Les primary dealers sont membres compensateurs de facto de la FICC. Depuis 2005, la FICC a par ailleurs mis en place le Sponsored service qui permet à certains membres compensateurs de jouer le rôle de Sponsoring members[57]. Ils peuvent ainsi parrainer l’adhésion « indirecte » de certaines de leurs contreparties[58] (fonds monétaires, hedge funds) à la FICC et soumettre à la compensation centralisée leurs opérations sur le marché repo.

Les Sponsoring members se portent garants des obligations de paiement et de performance des Sponsored members[59] (ou « participants indirects »). Le programme permet aux contreparties parrainées de bénéficier de taux avantageux et de la garantie de la FICC quant à la bonne exécution du contrat, même en cas de défaillance de leur sponsor. Le Sponsored service peine toutefois à gagner en ampleur : les critères pour adhérer au programme sont stricts, le programme est limité aux opérations overnight, le parrainage peut être coûteux et les haircuts imposés par la FICC (2% dans le cas des Treasuries) plus élevés que ceux pratiqués sur le marché bilatéral (Hempel, Kahn, Nguyen et Ross, 2022).

La majorité des opérations repo des primary dealers ne sont pas compensées de manière centralisée

La majorité des opérations repo des primary dealers ne font pas, pour l’heure, l’objet d’une compensation centralisée (Infante, Petrasek, Saravay, Tian, 2022; Kahn et Olson, 2021).
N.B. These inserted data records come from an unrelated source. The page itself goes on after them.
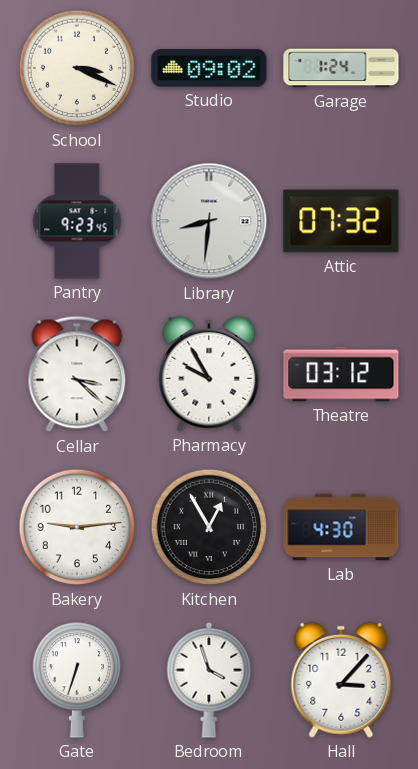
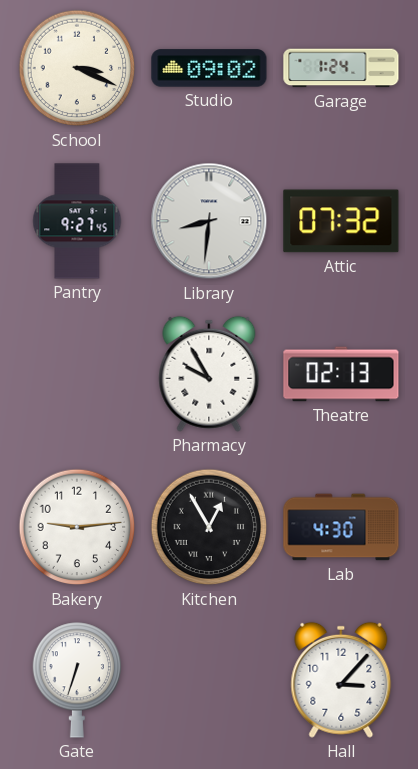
Pantry: 9:23 -> 9:27
Cellar: 3:22 -> none
Theatre: 03:12 -> 02:13
Bedroom: 3:57 -> none
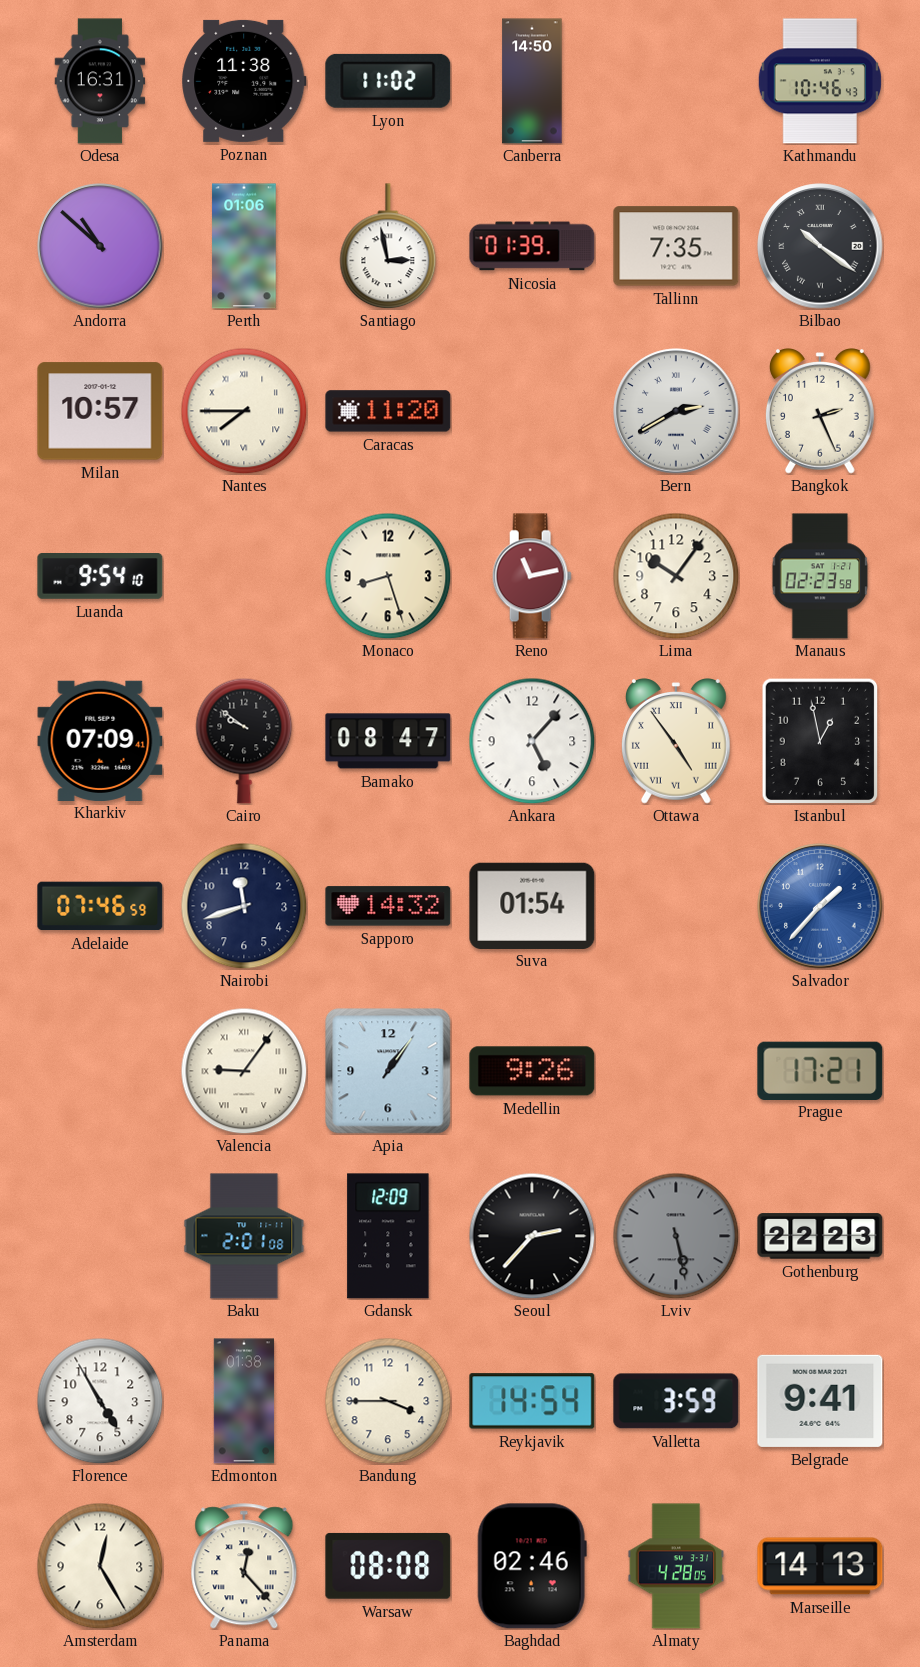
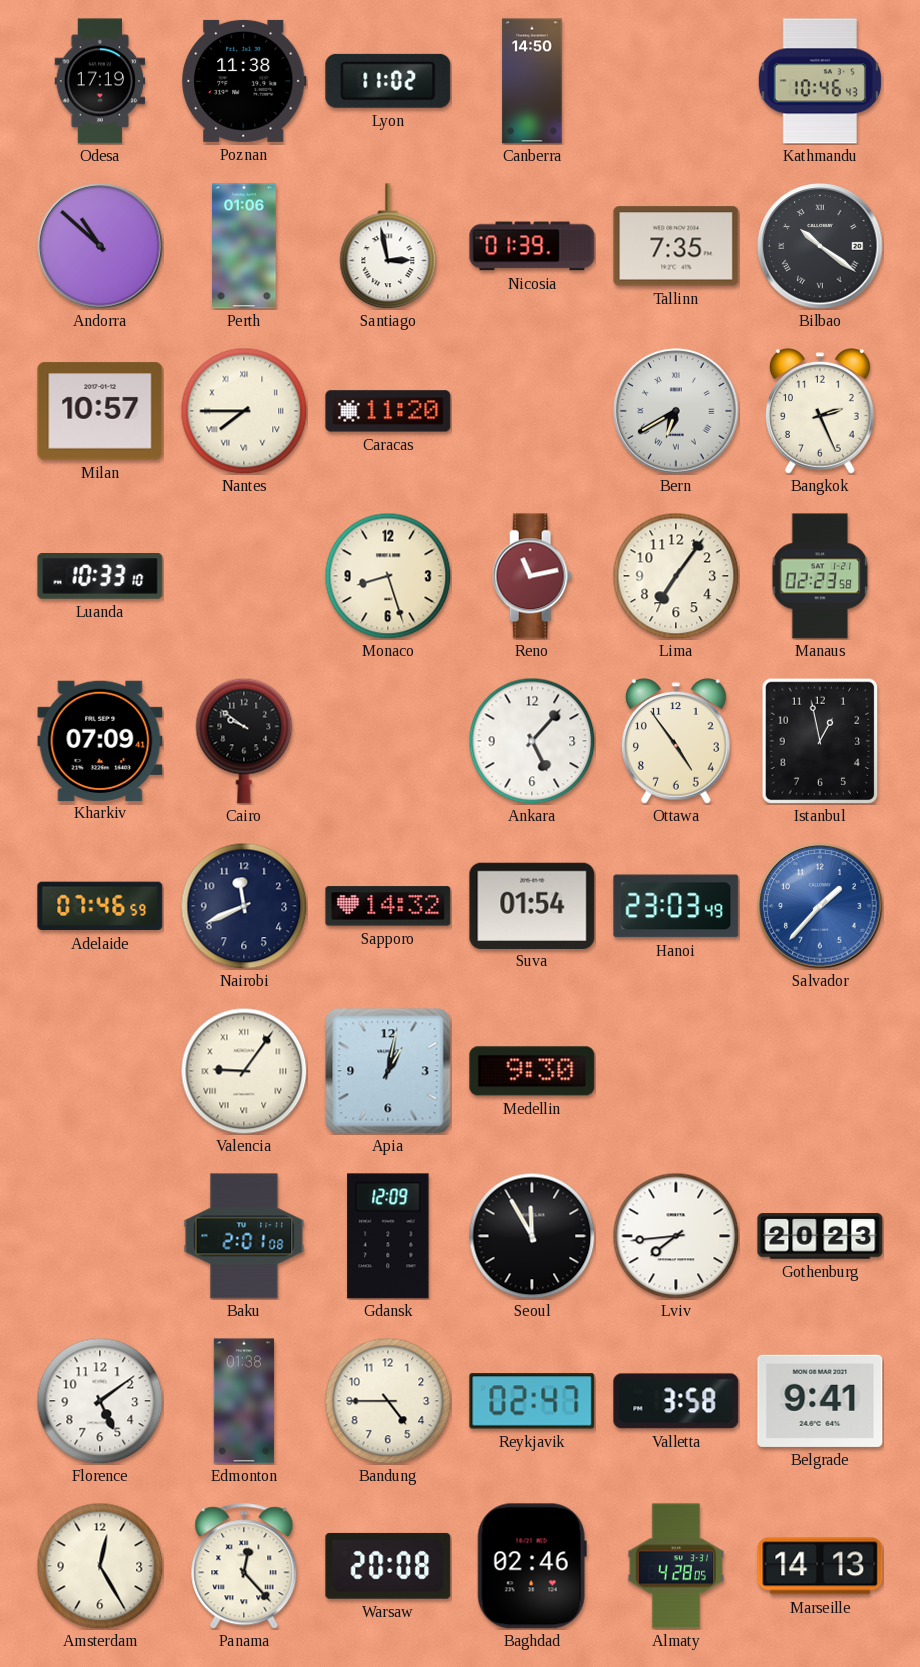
Odesa: 16:31 -> 17:19
Bern: 2:40 -> 6:40
Luanda: 9:54 -> 10:33
Lima: 10:06 -> 7:06
Bamako: 08:47 -> none
Ottawa numerals: Roman -> Arabic
Nairobi: 11:42 -> 11:41
Hanoi: none -> 23:03
Apia: 1:06 -> 1:02
Medellin: 9:26 -> 9:30
Prague: 17:21 -> none
Seoul: 2:37 -> 11:55
Lviv: 5:28 -> 7:44
Lviv dial: grey -> white
Gothenburg: 22:23 -> 20:23
Florence: 4:55 -> 5:09
Bandung: 3:45 -> 4:45
Reykjavik: 14:54 -> 02:47
Valletta: 3:59 -> 3:58
Warsaw: 08:08 -> 20:08
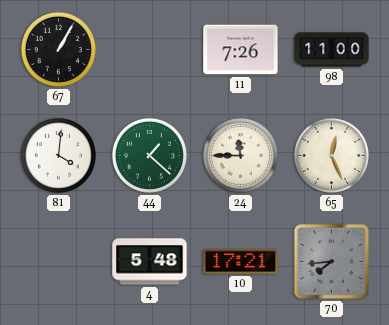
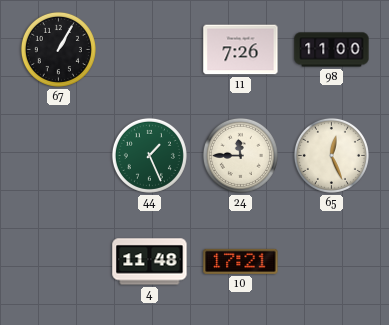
81: 4:01 -> none
44: 1:22 -> 1:26
4: 5:48 -> 11:48
70: 7:44 -> none
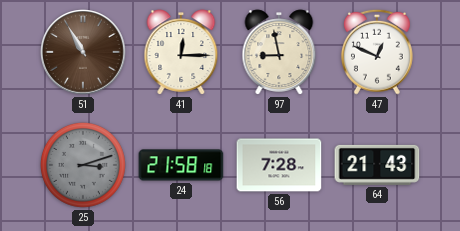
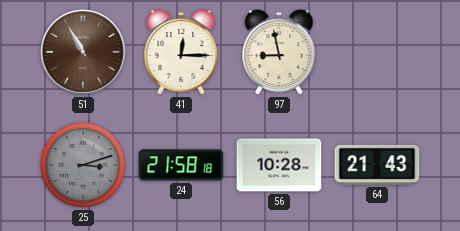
47: 12:49 -> none
56: 7:28 -> 10:28
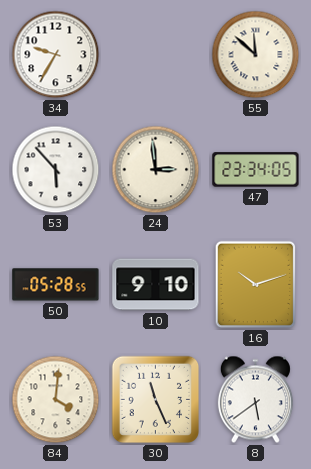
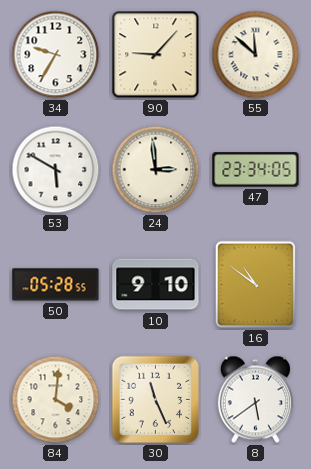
90: none -> 9:07
53: 5:53 -> 5:50
16: 10:12 -> 10:51
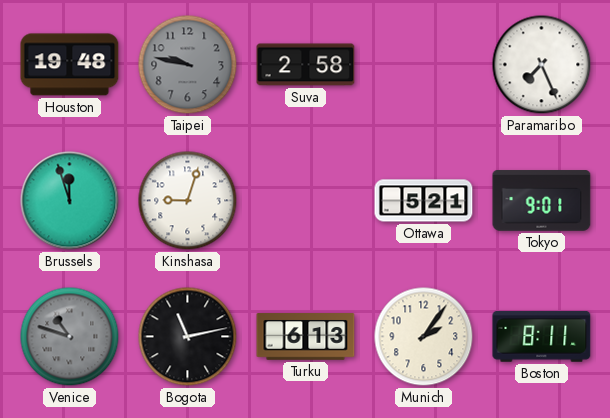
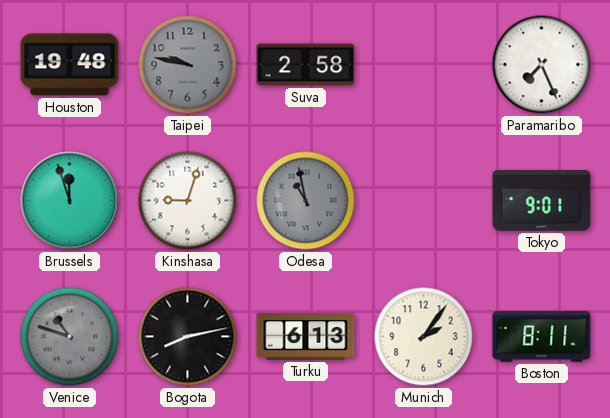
Odesa: none -> 10:58
Ottawa: 5:21 -> none
Bogota: 11:13 -> 8:13
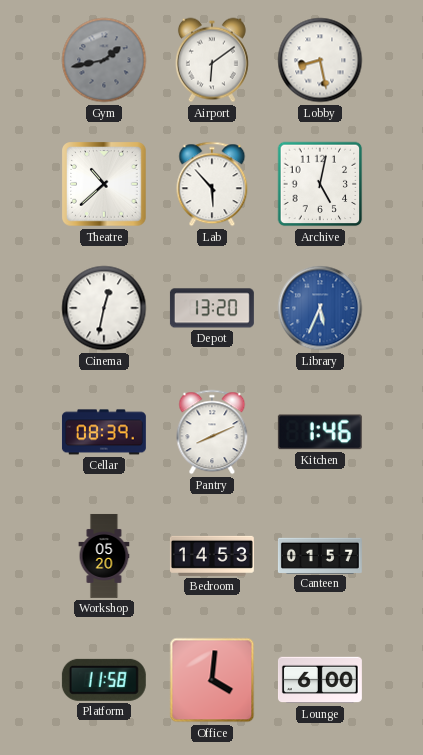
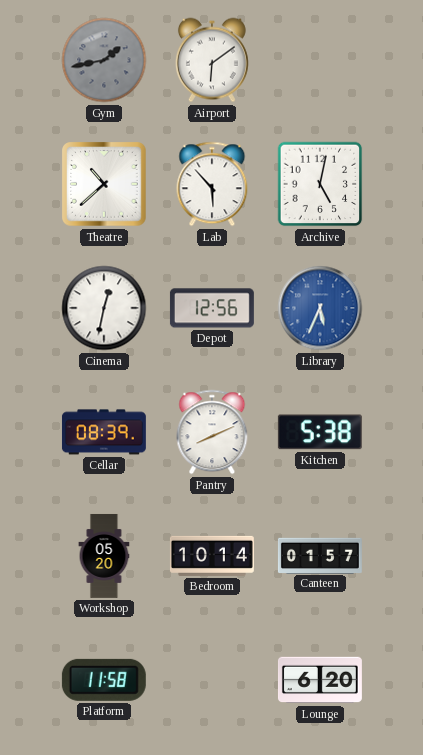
Lobby: 8:28 -> none
Depot: 13:20 -> 12:56
Kitchen: 1:46 -> 5:38
Bedroom: 14:53 -> 10:14
Office: 4:01 -> none
Lounge: 6:00 -> 6:20
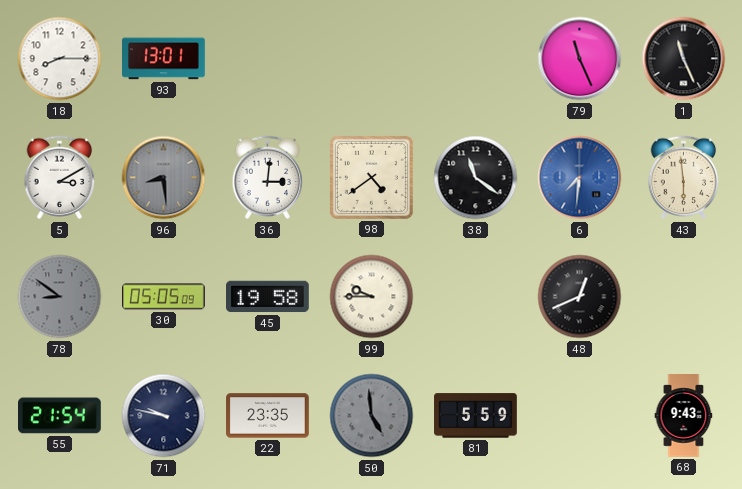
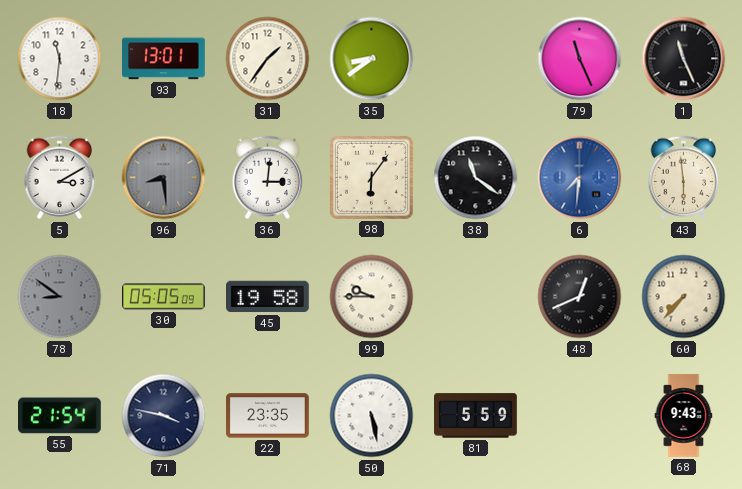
18: 8:15 -> 11:31
31: none -> 1:36
35: none -> 8:39
98: 4:39 -> 6:06
60: none -> 7:37
71: 9:47 -> 3:47
50: 4:59 -> 5:28
50 dial: grey -> white
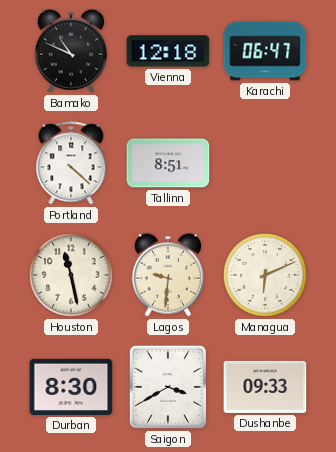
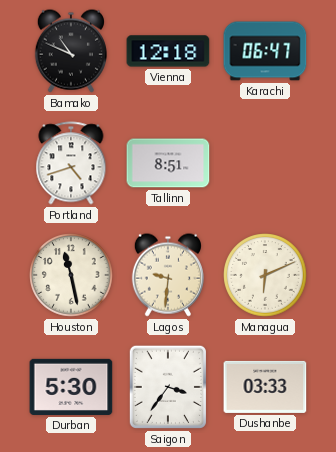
Portland: 4:22 -> 4:42
Durban: 8:30 -> 5:30
Saigon: 3:40 -> 3:36
Dushanbe: 09:33 -> 03:33
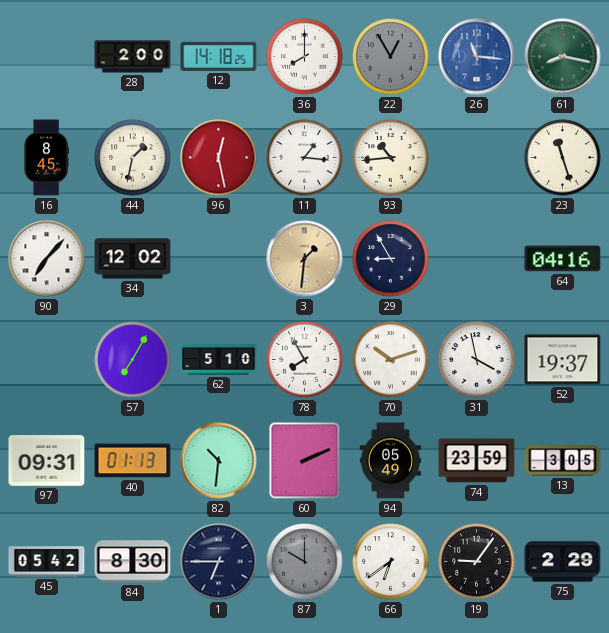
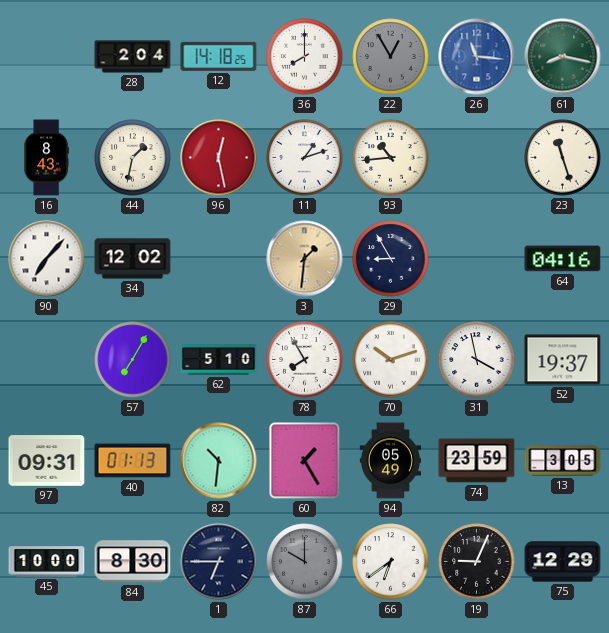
28: 2:00 -> 2:04
16: 8:45 -> 8:43
11: 1:16 -> 1:12
60: 2:11 -> 1:25
45: 05:42 -> 10:00
19: 9:06 -> 9:04
75: 2:29 -> 12:29
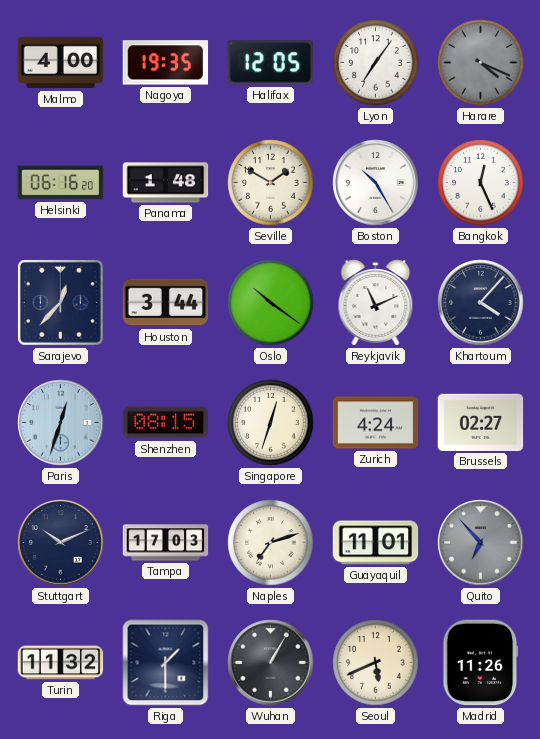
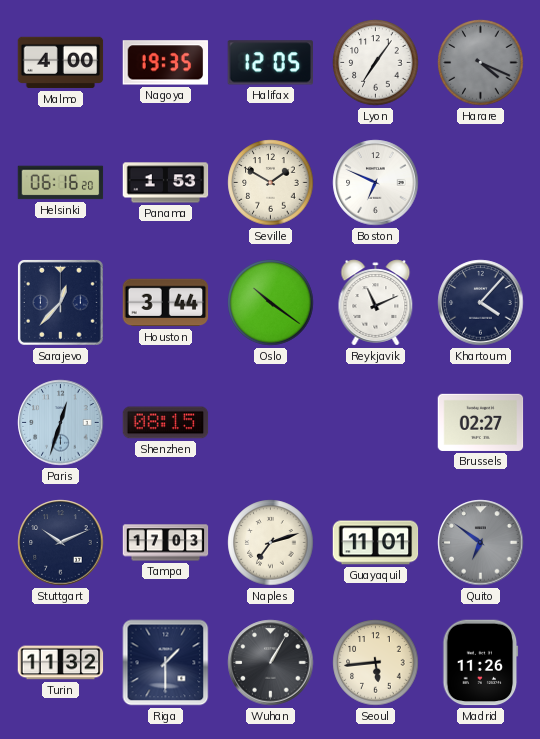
Panama: 1:48 -> 1:53
Boston: 10:25 -> 6:49
Bangkok: 12:26 -> none
Singapore: 12:33 -> none
Zurich: 4:24 -> none
Quito: 6:53 -> 6:51
Seoul: 5:41 -> 5:44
En moyenne, au cours de l’année 2022, 46% des mises en pension de Treasuries (repo) réalisées par les primary dealers et 60% de leurs prises en pension (reverse repo) ont été conclues de manière bilatérale, sans recours à la FICC.

25% de leurs emprunts repo et 34% de leurs prêts repo ont été compensés de manière centralisée auprès de la FICC, et respectivement 27% et 3% de ces opérations ont été réalisées sur le marché tri-party, sans compensation centralisée.

Enfin, 2% de leurs emprunts repo et 3% de leurs prêts repo ont été contractés sur le marché tri-party et compensés de manière centralisée auprès de la FICC (graphique 25).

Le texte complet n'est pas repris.